You may need medicines to treat CAD if lifestyle changes aren't enough. Medicines can:
- Decrease the workload on your heart and relieve CAD symptoms
- Decrease your chance of having a heart attack or dying suddenly
- Lower your cholesterol and blood pressure
- Prevent blood clots
- Prevent or delay the need for a special procedure (for example, angioplasty or coronary artery bypass grafting (CABG))
Medicines used to treat CAD include anticoagulants, aspirin and other antiplatelet medicines, ACE inhibitors, beta blockers, calcium channel blockers, nitroglycerin, glycoprotein IIb-IIIa, statins, and fish oil and other supplements high in omega-3 fatty acids.

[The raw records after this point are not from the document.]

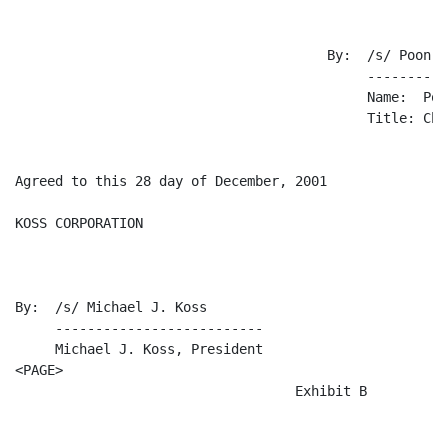
                                       By:  /s/ Poon Ka
                                            ----------
                                            Name:  Poo
                                            Title: Chi
Agreed to this 28 day of December, 2001

KOSS CORPORATION

By:  /s/ Michael J. Koss

     --------------------------

     Michael J. Koss, President

<PAGE>

                                   Exhibit B
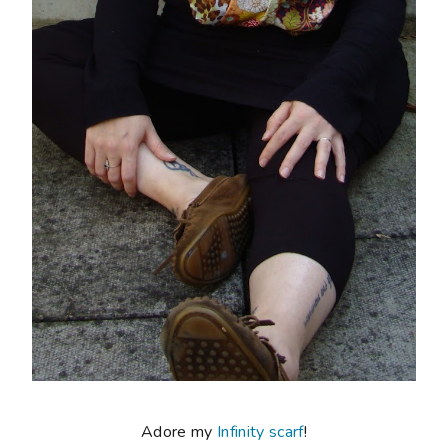
Adore my
Infinity scarf
!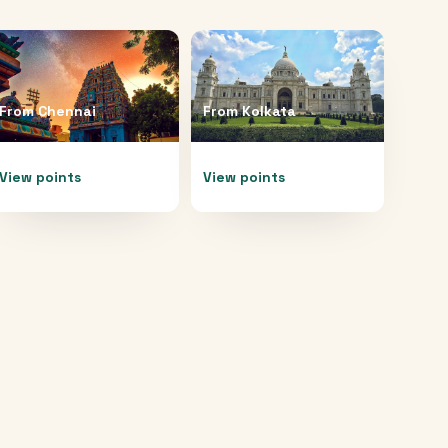
From
Chennai
From
Kolkata
View points
View points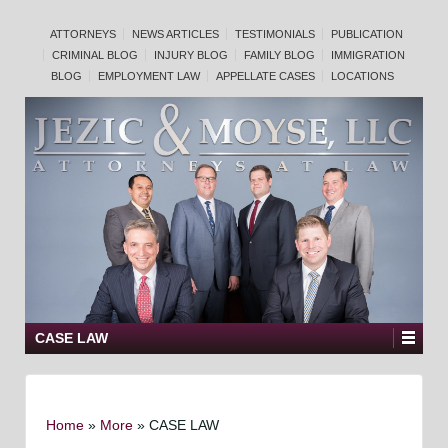
ATTORNEYS
NEWS ARTICLES
TESTIMONIALS
PUBLICATION
CRIMINAL BLOG
INJURY BLOG
FAMILY BLOG
IMMIGRATION
BLOG
EMPLOYMENT LAW
APPELLATE CASES
LOCATIONS
CASE LAW
Home
»
More
»
CASE LAW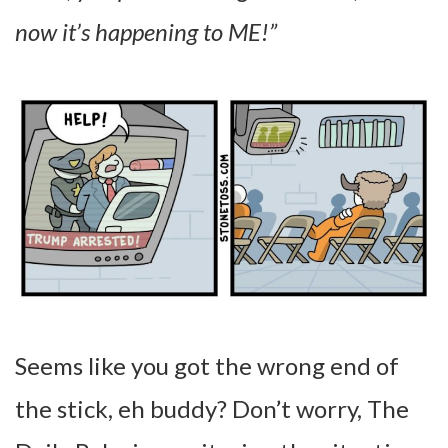
now it’s happening to ME!”
Seems like you got the wrong end of
the stick, eh buddy? Don’t worry, The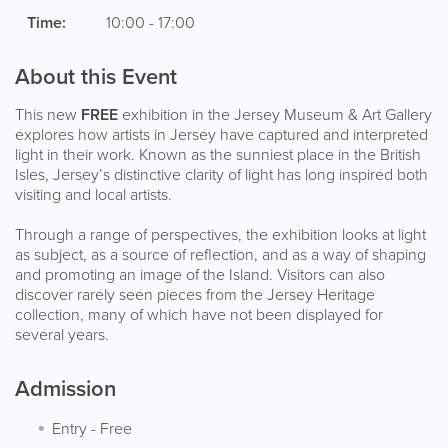
Time:
10:00 - 17:00
About this Event
This new
FREE
exhibition in the Jersey Museum & Art Gallery
explores how artists in Jersey have captured and interpreted
light in their work. Known as the sunniest place in the British
Isles, Jersey’s distinctive clarity of light has long inspired both
visiting and local artists.
Through a range of perspectives, the exhibition looks at light
as subject, as a source of reflection, and as a way of shaping
and promoting an image of the Island. Visitors can also
discover rarely seen pieces from the Jersey Heritage
collection, many of which have not been displayed for
several years.
Admission
Entry
-
Free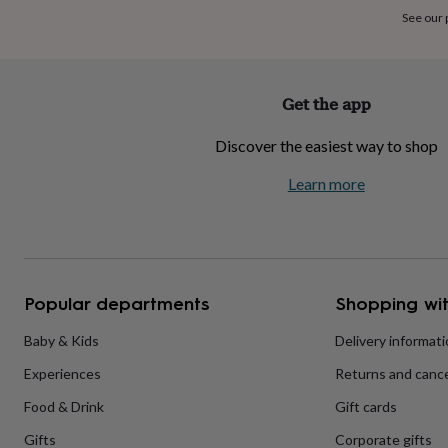
home
New
See our
job
Retirement
Surprise
'scratch
to
reveal'
Sympathy
Thank
Get the app
you
Thinking
of
Discover the easiest way to shop
you
Wedding
Experiences
days
Adventure
Art
For
Learn more
couples
For
groups
For
her
For
him
Food
Music
Photography
Sports
The
Flower
Shop
Fresh
Popular departments
Shopping wit
flowers
Dried
flowers
Alternative
flowers
Artificial
Baby & Kids
Delivery informat
flowers
Letterbox
Experiences
Returns and cance
flowers
Hand-
tied
Food & Drink
Gift cards
flowers
Luxury
flowers
Roses
Birthday
Gifts
Corporate gifts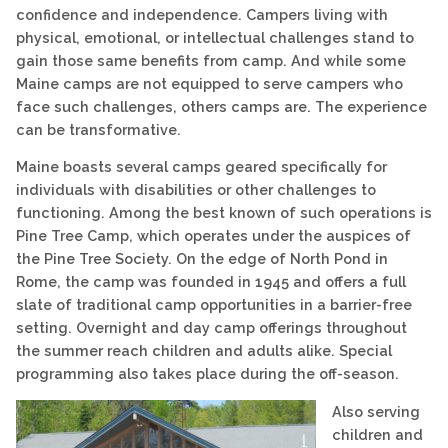
confidence and independence. Campers living with
physical, emotional, or intellectual challenges stand to
gain those same benefits from camp. And while some
Maine camps are not equipped to serve campers who
face such challenges, others camps are. The experience
can be transformative.
Maine boasts several camps geared specifically for
individuals with disabilities or other challenges to
functioning. Among the best known of such operations is
Pine Tree Camp, which operates under the auspices of
the Pine Tree Society. On the edge of North Pond in
Rome, the camp was founded in 1945 and offers a full
slate of traditional camp opportunities in a barrier-free
setting. Overnight and day camp offerings throughout
the summer reach children and adults alike. Special
programming also takes place during the off-season.
Also serving
children and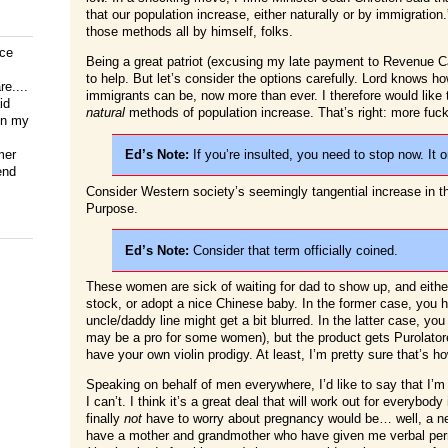
that our population increase, either naturally or by immigrati
those methods all by himself, folks.
ice
Being a great patriot (excusing my late payment to Revenue Ca
to help. But let’s consider the options carefully. Lord knows
e....
immigrants can be, now more than ever. I therefore would like
id
natural
methods of population increase. That’s right: more fuc
on my
mer
Ed’s Note:
If you’re insulted, you need to stop now. It 
end
Consider Western society’s seemingly tangential increase in
Purpose.
Ed’s Note:
Consider that term officially coined.
These women are sick of waiting for dad to show up, and eithe
stock, or adopt a nice Chinese baby. In the former case, you ha
uncle/daddy line might get a bit blurred. In the latter case, you
may be a pro for some women), but the product gets Purolatore
have your own violin prodigy. At least, I’m pretty sure that’s h
Speaking on behalf of men everywhere, I’d like to say that I’m te
I can’t. I think it’s a great deal that will work out for everybod
finally
not
have to worry about pregnancy would be… well, a ne
have a mother and grandmother who have given me verbal perm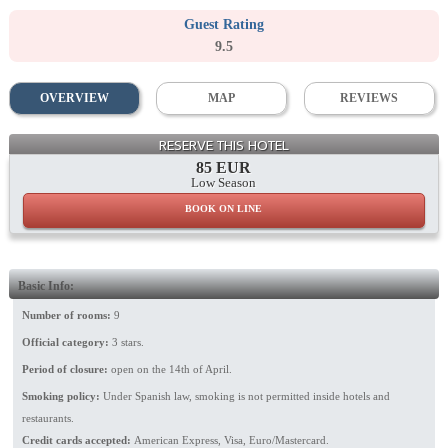
Guest Rating
9.5
OVERVIEW
MAP
REVIEWS
RESERVE THIS HOTEL
85 EUR
Low Season
BOOK ON LINE
Basic Info:
Number of rooms:
9
Official category:
3 stars.
Period of closure:
open on the 14th of April.
Smoking policy:
Under Spanish law, smoking is not permitted inside hotels and
restaurants.
Credit cards accepted:
American Express, Visa, Euro/Mastercard.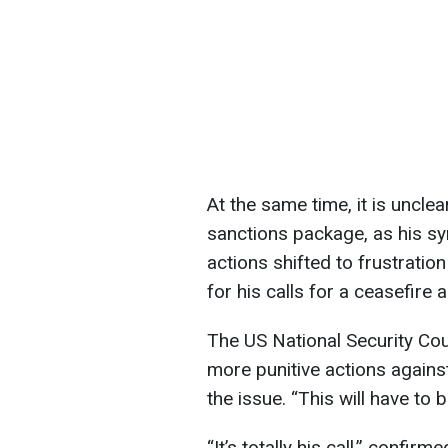
At the same time, it is uncle
sanctions package, as his 
actions shifted to frustratio
for his calls for a ceasefire 
The US National Security Coun
more punitive actions against
the issue. “This will have to
“It’s totally his call,” confirm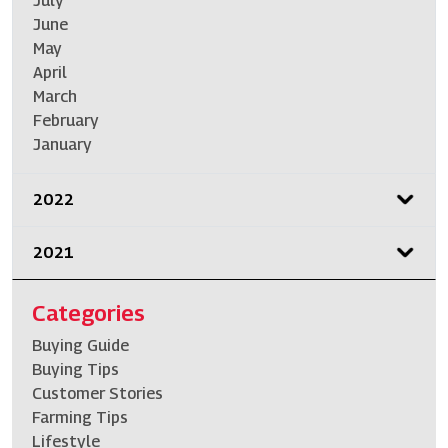
July
June
May
April
March
February
January
2022
2021
Categories
Buying Guide
Buying Tips
Customer Stories
Farming Tips
Lifestyle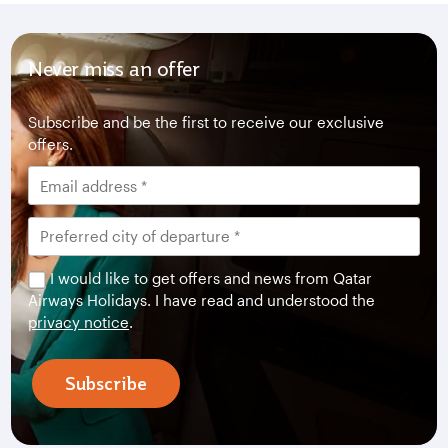
Never miss an offer
Subscribe and be the first to receive our exclusive
offers.
I would like to get offers and news from Qatar
Airways Holidays. I have read and understood the
privacy notice
.
Subscribe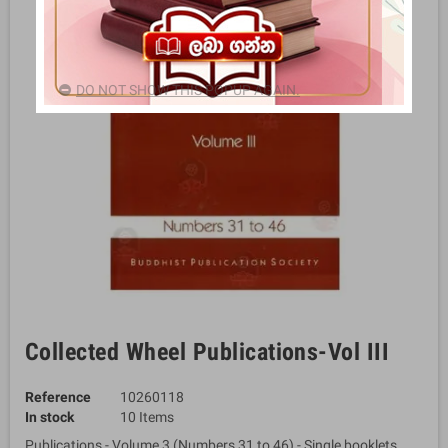
DO NOT SHOW THIS POPUP AGAIN.
Collected Wheel Publications-Vol III
Reference
10260118
In stock
10 Items
Publications - Volume 3 (Numbers 31 to 46) - Single booklets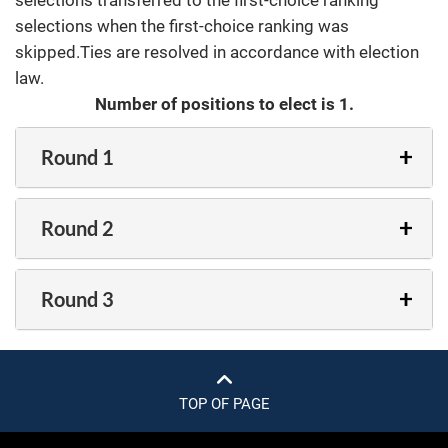
selections transferred to the first-choice ranking
selections when the first-choice ranking was
skipped.Ties are resolved in accordance with election
law.
Number of positions to elect is 1.
Round 1
Round 2
Round 3
TOP OF PAGE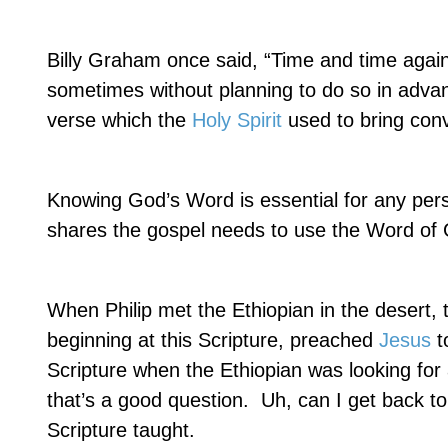
Billy Graham once said, “Time and time again
sometimes without planning to do so in advan
verse which the
Holy Spirit
used to bring convi
Knowing God’s Word is essential for any per
shares the gospel needs to use the Word of
When Philip met the Ethiopian in the desert, 
beginning at this Scripture, preached
Jesus
t
Scripture when the Ethiopian was looking fo
that’s a good question.
Uh, can I get back to
Scripture taught.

You may need a medical procedure to treat CAD. Both angioplasty and CABG are used as treatments.
- Angioplasty opens blocked or narrowed coronary arteries. During angioplasty, a thin tube with a balloon or other device on the end is threaded through a blood vessel to the narrowed or blocked coronary artery. Once in place, the balloon is inflated to push the plaque outward against the wall of the artery. This widens the artery and restores the flow of blood.
Angioplasty can improve blood flow to your heart, relieve chest pain, and possibly prevent a heart attack. Sometimes a small mesh tube called a stent is placed in the artery to keep it open after the procedure.
- In CABG, arteries or veins from other areas in your body are used to bypass (that is, go around) your narrowed coronary arteries. CABG can improve blood flow to your heart, relieve chest pain, and possibly prevent a heart attack.
You and your doctor will determine which treatment is right for you.